Panchina Calcarenite: A Building Material from Tuscany Coast

The “Panchina” calcarenite widely outcrops along the Tuscan coastline from Livorno to Baratti (western Tuscany). It is a stone, highly porous with medium sized grains rich in organogenic carbonate fragments, mainly consisting in shells of bivalves, gastropods, and echinoderms visible to the naked eye or by using a lens. In the framework of the ongoing research on the building stones and mortars used throughout the Middle Ages in and surrounding the Pisa’s city (western Tuscany), this study focuses on the determination of the main physical and mechanical properties of “Panchina” stone samples from Livorno coast (Tuscany, Italy). The “Panchina” stone is no longer quarried and data is collected from unweathered rocks sampled from currently accessible outcrops. The data collected on twenty-eight samples from six outcrops of the Tuscan coast showed that the analysed specimens are made up of abundant calcite, subordinate quartz and feldspars, and traces of phyllosilicates.
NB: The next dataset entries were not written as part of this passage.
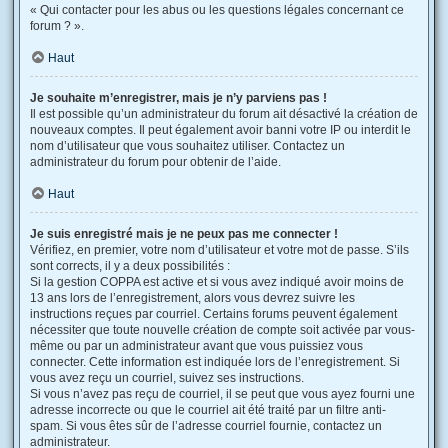
« Qui contacter pour les abus ou les questions légales concernant ce
forum ? ».
Haut
Je souhaite m’enregistrer, mais je n’y parviens pas !
Il est possible qu’un administrateur du forum ait désactivé la création de
nouveaux comptes. Il peut également avoir banni votre IP ou interdit le
nom d’utilisateur que vous souhaitez utiliser. Contactez un
administrateur du forum pour obtenir de l’aide.
Haut
Je suis enregistré mais je ne peux pas me connecter !
Vérifiez, en premier, votre nom d’utilisateur et votre mot de passe. S’ils
sont corrects, il y a deux possibilités :
Si la gestion COPPA est active et si vous avez indiqué avoir moins de
13 ans lors de l’enregistrement, alors vous devrez suivre les
instructions reçues par courriel. Certains forums peuvent également
nécessiter que toute nouvelle création de compte soit activée par vous-
même ou par un administrateur avant que vous puissiez vous
connecter. Cette information est indiquée lors de l’enregistrement. Si
vous avez reçu un courriel, suivez ses instructions.
Si vous n’avez pas reçu de courriel, il se peut que vous ayez fourni une
adresse incorrecte ou que le courriel ait été traité par un filtre anti-
spam. Si vous êtes sûr de l’adresse courriel fournie, contactez un
administrateur.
The analysed samples are characterized by medium-high porosity, highly variable water absorption by both capillarity and total immersion at atmospheric pressure, low uniaxial compressive resistance. Thanks to the good physical and mechanical properties that characterize the stone, the “Panchina” calcarenite is easy to work and extensively used in the necropolis of the Gulf of Baratti since Etruscan times and, in medieval times, in various public and religious buildings in the city of Pisa.